**Assigned task**.
Would you output the following records verbatim and skip the images in them?
[Opening Entries provided section]
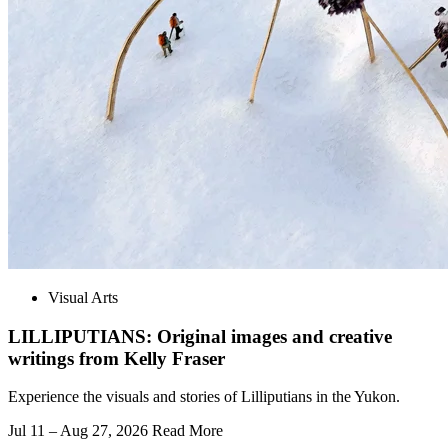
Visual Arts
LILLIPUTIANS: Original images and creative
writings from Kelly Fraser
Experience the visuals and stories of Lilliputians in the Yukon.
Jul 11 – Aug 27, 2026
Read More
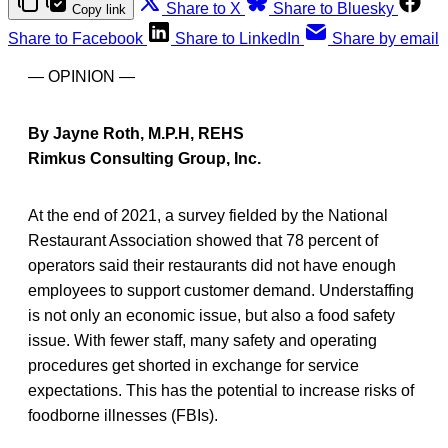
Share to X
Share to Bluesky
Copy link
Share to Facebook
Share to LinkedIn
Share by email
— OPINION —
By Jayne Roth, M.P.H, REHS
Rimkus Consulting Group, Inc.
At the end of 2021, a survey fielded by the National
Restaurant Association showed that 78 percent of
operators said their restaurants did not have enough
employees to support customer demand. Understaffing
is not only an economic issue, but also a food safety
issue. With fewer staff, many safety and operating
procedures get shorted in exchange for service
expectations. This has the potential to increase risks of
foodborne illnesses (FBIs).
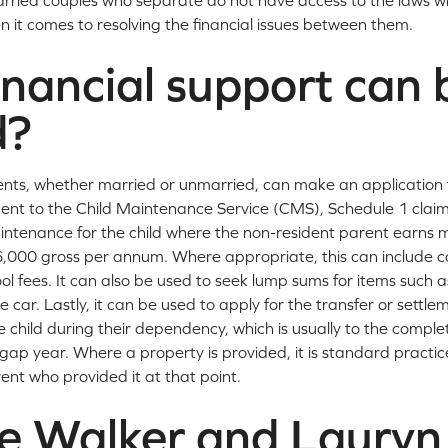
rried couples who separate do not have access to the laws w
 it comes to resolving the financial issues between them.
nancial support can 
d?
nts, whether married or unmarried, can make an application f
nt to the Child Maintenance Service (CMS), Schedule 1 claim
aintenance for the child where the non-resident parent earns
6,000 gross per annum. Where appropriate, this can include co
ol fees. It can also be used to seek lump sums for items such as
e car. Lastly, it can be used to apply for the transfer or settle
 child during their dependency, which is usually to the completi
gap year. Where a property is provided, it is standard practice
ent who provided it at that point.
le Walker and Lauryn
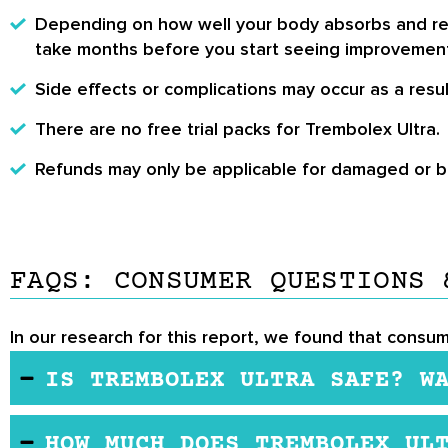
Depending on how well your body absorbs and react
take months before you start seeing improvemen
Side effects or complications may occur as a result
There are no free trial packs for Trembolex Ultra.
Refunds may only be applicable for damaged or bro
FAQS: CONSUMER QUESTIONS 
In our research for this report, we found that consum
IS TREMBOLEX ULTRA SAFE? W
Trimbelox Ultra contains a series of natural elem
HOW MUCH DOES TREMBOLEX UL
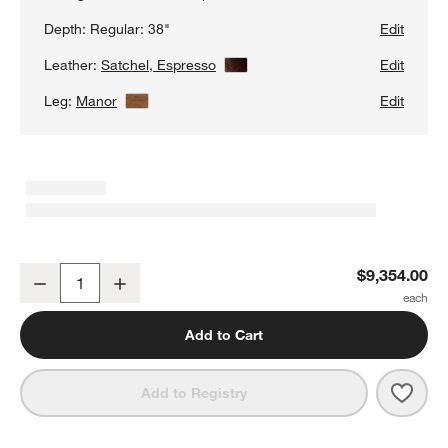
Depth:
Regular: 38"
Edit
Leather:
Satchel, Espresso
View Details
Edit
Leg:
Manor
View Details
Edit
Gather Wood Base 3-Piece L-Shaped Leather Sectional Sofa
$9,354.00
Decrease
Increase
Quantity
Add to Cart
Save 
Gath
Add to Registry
[Closing Entries provided section]
**Reply**.
Visual Arts
LILLIPUTIANS: Original images and creative
writings from Kelly Fraser
Experience the visuals and stories of Lilliputians in the Yukon.
Jul 11 – Aug 27, 2026
Read More
Share to X
Share to Bluesky
Copy link
Share to Facebook
Share to LinkedIn
Share by email
— OPINION —
By Jayne Roth, M.P.H, REHS
Rimkus Consulting Group, Inc.
At the end of 2021, a survey fielded by the National
Restaurant Association showed that 78 percent of
operators said their restaurants did not have enough
employees to support customer demand. Understaffing
is not only an economic issue, but also a food safety
issue. With fewer staff, many safety and operating
procedures get shorted in exchange for service
expectations. This has the potential to increase risks of
foodborne illnesses (FBIs).
rried couples who separate do not have access to the laws w
 it comes to resolving the financial issues between them.
nancial support can 
d?
nts, whether married or unmarried, can make an application f
nt to the Child Maintenance Service (CMS), Schedule 1 claim
aintenance for the child where the non-resident parent earns
6,000 gross per annum. Where appropriate, this can include co
ol fees. It can also be used to seek lump sums for items such as
e car. Lastly, it can be used to apply for the transfer or settle
 child during their dependency, which is usually to the completi
gap year. Where a property is provided, it is standard practice
ent who provided it at that point.
le Walker and Lauryn
Depending on how well your body absorbs and react
take months before you start seeing improvemen
Side effects or complications may occur as a result
There are no free trial packs for Trembolex Ultra.
Refunds may only be applicable for damaged or bro
FAQS: CONSUMER QUESTIONS 
In our research for this report, we found that consum
IS TREMBOLEX ULTRA SAFE? W
Trimbelox Ultra contains a series of natural elem
HOW MUCH DOES TREMBOLEX UL
Depth:
Regular: 38"
Edit
Leather:
Satchel, Espresso
View Details
Edit
Leg:
Manor
View Details
Edit
Gather Wood Base 3-Piece L-Shaped Leather Sectional Sofa
$9,354.00
Decrease
Increase
Quantity
Add to Cart
Save 
Gath
Add to Registry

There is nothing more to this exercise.